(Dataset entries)
:::::

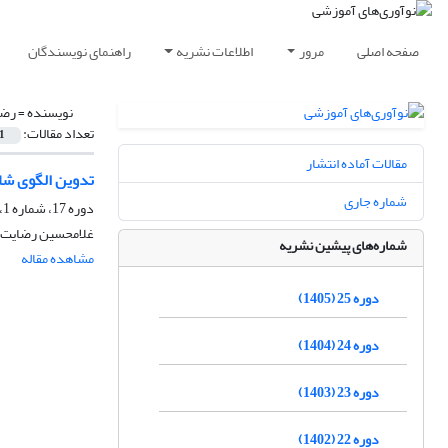
صفحه اصلی
مرور
اطلاعات نشریه
راهنمای نویسندگان
نویسنده =
رضا
تعداد مقالات:
1
مقالات آماده انتشار
تدوین الگوی شا
شماره جاری
دوره 17، شماره 1، بهار 1397، صفحه
غلامحسین رضایت، 
شماره‌های پیشین نشریه
مشاهده مقاله
دوره 25 (1405)
دوره 24 (1404)
دوره 23 (1403)
دوره 22 (1402)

:::::

The answer should be an exact copy of the lines from the one containing "تدوین الگوی شا" through the last line of the entries, both included.

تدوین الگوی شا
شماره جاری
دوره 17، شماره 1، بهار 1397، صفحه
غلامحسین رضایت، 
شماره‌های پیشین نشریه
مشاهده مقاله
دوره 25 (1405)
دوره 24 (1404)
دوره 23 (1403)
دوره 22 (1402)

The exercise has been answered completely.